◆ WHAT THE EXERCISE ASKS
Each entry has to be given again in its exact wording, and no picture may appear in the result.

◆ RECORDED DATA
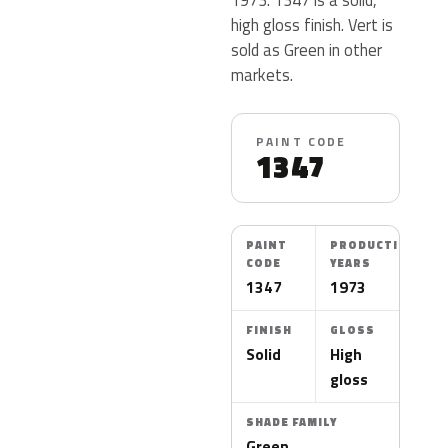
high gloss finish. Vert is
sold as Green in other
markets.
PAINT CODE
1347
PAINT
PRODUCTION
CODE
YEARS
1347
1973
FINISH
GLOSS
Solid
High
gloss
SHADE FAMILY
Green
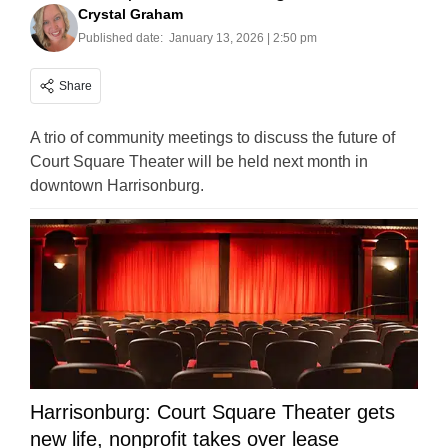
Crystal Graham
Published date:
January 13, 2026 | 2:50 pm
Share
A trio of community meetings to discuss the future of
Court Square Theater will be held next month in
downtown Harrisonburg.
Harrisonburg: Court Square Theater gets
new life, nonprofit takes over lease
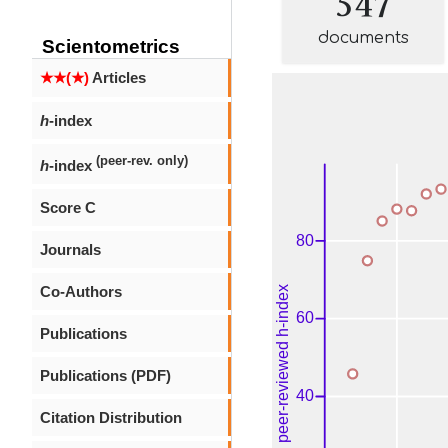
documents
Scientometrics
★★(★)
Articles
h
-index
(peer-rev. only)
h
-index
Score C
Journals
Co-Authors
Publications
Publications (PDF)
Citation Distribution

◆ RESULT OF THIS TASK
high gloss finish. Vert is
sold as Green in other
markets.
PAINT CODE
1347
PAINT
PRODUCTION
CODE
YEARS
1347
1973
FINISH
GLOSS
Solid
High
gloss
SHADE FAMILY
Green
Crystal Graham
Published date:
January 13, 2026 | 2:50 pm
Share
A trio of community meetings to discuss the future of
Court Square Theater will be held next month in
downtown Harrisonburg.
Harrisonburg: Court Square Theater gets
new life, nonprofit takes over lease
documents
Scientometrics
★★(★)
Articles
h
-index
(peer-rev. only)
h
-index
Score C
Journals
Co-Authors
Publications
Publications (PDF)
Citation Distribution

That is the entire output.